It is averred that Tinotenda Nyakudanga who is now 18 years old, is no longer a minor and should not be the subject of this application.

The respondent denies that upon their separation custody of the minor children ever vested in the applicant.  She avers that upon separation, the applicant moved out of their matrimonial home and is now staying in Dzivarasekwa, Harare with another woman.  According to her, she is the one who remained at the matrimonial home with all the children including the major Tinotenda who had been enrolled at boarding school.

The three other children enrolled at Star Day Primary School are said to have been attending school at Mutawatawa in Uzumba Maramba Pfungwe where a house was rented for them and they were in the care of the respondent’s sister Tracy Hove.  The matrimonial home was at Kufara business centre and the children would go there for holidays.  It was the youngest child Nenyasha whom she stayed with at the matrimonial home.

The respondent states that the applicant is an abusive man who would harass her emotionally and physically.  She denies the applicant’s allegations that she stole from the shops upon separation though a report was made and a criminal matter is pending before the Mutawatawa Magistrates Court.  She however, states that she had been barred from approaching the stores.  Protection orders in her favour are attached to the opposing affidavit.

It is the applicant position that the children were always in her custody.  She says in December all she did was tell the applicant that she was travelling with the children to Masvingo for the Christmas holidays and she did so with his blessing.  Upon the opening of schools, she says she transferred the children to a day school named Rutedze Primary in Chivi where she is now staying after relocating from the matrimonial home at Kafura business centre.

According to the respondent, the applicant was neglecting the children at Mutawatawa as their school fees and rentals went unpaid.  It is alleged too that the children were starving and she could not let her children go through this so she enrolled them at schools where she is now staying so that she can take care of them and monitor them since they are all very young.  She too thinks that the applicant is using the children to settle scores with her and does not have their best interests at heart.

The respondent has attached proof of enrolment of the minor children at Rutedze Primary from the school authorities as well as enrolment of Tinotenda Nyakudanga at Mudadisi High School in Chivi.

Furthermore, the respondent has attached summons in case number HCH 6813/23 in which applicant was seeking custody of the minor children among other things.  This matter was subsequently withdrawn.

Regarding the birth certificates, the respondent says that these have always been in her custody.

Due to the assertions of the respondent, the applicant is averred to be not a fit and proper person to cater for the best interests of the children.  It is prayed that the application be dismissed with costs on a higher scale.

The applicant’s answering affidavit

In the answering affidavit, the applicant insists that the matter is urgent.

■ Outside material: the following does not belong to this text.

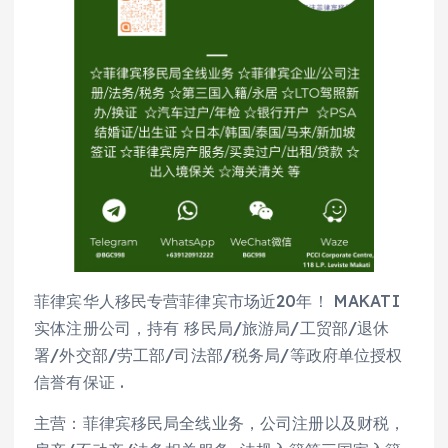
菲律宾华人移民专营菲律宾市场近20年！ MAKATI
实体注册公司，持有 移民局/旅游局/工贸部/退休
署/外交部/劳工部/司法部/税务局/等政府单位授权
信誉有保证 .
主营：菲律宾移民局全线业务，公司注册以及财税，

The summons which was withdrawn which included a claim for custody are said to have been issued for the sake of confirming the already existing custodial arrangement.  The withdrawal was said to have been because of non-compliance with some procedural requirements.  Further, he claims that the parties had then settled the question of custody.

He reiterates that the respondent has grabbed custody of the children to use that as a leverage for the unresolved property distribution issue.

He says the children continued to reside at the matrimonial home whilst attending school.

On jurisdiction, it is stated that the High Court, as upper guardian of minor children has jurisdiction to deal with this matter.  He also says that due to the cross jurisdictional implications of the matter, as the children are in Masvingo and he is in Mutawatawa, it is fitting for the High Court to deal with the matter.

The applicant insists that this court should deal with Tinotenda’s custody as he is not self-sustaining yet.

He denies staying in Dzivarasekwa and abandoning his children.  He denies barring the respondent from the shops.  He persists with the claim that the respondent stole some goods from the shop leading to her prosecution for theft.

On the protection orders, the applicant dismisses these as a smokescreen to cast serious aspersions on his character and standing.

He insists that his children were removed without any consultation.  He claims he never moved out of the matrimonial home where he is currently staying and operating the Nyakudanga shops whilst managing other shops.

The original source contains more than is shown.